- Retail sales unchanged in December – capping a soft year in 2019
- E-commerce sales (not all of which are counted in the retail sales total) surged higher
Canadian retail sales ended 2019 about where they ended 2018. Excluding price increases, sale volumes in December were up just 0.1% from a year prior. Sales on a month-over-month basis were unchanged from November, both including and excluding prices, leaving overall consumer spending on track to post another lackluster increase in Q4 of last year – and in line with our expectation that overall GDP increased little if at all in the quarter.

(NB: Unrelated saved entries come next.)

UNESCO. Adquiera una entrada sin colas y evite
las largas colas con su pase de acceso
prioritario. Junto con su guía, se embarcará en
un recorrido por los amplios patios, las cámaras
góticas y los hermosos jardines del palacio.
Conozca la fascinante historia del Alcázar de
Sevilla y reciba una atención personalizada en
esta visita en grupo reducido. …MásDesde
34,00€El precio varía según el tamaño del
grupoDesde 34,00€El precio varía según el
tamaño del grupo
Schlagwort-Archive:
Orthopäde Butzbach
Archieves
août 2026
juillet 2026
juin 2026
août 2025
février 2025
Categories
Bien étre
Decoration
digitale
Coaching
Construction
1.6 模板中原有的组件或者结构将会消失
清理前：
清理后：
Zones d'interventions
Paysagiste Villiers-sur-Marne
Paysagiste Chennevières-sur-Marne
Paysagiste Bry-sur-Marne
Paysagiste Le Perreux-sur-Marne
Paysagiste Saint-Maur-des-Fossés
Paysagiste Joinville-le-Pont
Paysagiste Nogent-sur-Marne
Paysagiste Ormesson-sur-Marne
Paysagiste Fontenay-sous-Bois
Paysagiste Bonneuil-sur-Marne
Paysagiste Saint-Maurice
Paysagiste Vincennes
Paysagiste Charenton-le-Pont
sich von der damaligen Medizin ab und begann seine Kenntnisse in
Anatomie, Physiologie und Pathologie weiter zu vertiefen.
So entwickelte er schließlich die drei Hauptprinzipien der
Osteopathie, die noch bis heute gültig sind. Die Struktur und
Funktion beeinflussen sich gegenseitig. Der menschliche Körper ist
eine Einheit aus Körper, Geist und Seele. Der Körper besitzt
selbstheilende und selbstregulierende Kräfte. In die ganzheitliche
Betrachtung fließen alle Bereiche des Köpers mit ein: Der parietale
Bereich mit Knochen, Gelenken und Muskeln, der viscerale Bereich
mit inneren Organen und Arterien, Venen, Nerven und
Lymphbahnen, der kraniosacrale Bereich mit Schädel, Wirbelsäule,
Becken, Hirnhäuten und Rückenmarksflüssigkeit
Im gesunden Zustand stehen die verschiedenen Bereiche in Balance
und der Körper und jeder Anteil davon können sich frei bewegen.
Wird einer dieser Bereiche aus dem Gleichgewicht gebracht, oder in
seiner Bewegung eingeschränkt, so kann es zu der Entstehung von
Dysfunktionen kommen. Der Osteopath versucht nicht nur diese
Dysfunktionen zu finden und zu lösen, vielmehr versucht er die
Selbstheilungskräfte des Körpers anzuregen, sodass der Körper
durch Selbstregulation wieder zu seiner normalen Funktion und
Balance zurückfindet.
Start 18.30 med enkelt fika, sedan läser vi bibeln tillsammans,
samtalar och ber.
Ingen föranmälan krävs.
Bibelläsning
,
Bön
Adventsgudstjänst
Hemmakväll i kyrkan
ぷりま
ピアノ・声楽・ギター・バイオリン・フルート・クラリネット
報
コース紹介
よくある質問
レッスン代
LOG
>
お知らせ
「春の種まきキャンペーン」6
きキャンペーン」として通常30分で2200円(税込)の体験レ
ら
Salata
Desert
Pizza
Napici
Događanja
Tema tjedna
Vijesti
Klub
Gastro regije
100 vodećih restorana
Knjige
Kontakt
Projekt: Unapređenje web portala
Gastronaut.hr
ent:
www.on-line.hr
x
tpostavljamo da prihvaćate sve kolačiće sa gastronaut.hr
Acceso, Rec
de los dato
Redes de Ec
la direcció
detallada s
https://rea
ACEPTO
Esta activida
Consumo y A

There are legitimate questions about how accurately retail sales are really capturing consumer spending trends. Services are not included. Not all e-commerce sales are captured in headline retail sales , and e-commerce sales were up a whopping 31.5% from a year ago in December (likely in part reflecting the fact that cyber-Monday fell in December rather than November this year.) And that doesn’t include ‘non-Canadian’ online retailers. Still, consumer spending growth has, at the least, under-performed stronger labour market conditions, and resilient consumer confidence indicators. The lagged impact of earlier interest rate hikes cutting into household spending power likely is part of the explanation, and also helps to explain why household insolvency rates edged higher last year. Borrowing rates have since pulled back again, which could ease some near-term pressure on households. But overall economic growth will also likely be weighed down early in 2020 by another bout of transitory disruptions, in this case potential spillovers from the COVID-19 outbreak in China and ongoing disruptions to rail transportation. We think the Bank of Canada will ultimately look through most of those transitory disruptions, but underlying growth trends have also been softer, and we continue to pencil in a rate cut from the central bank in April.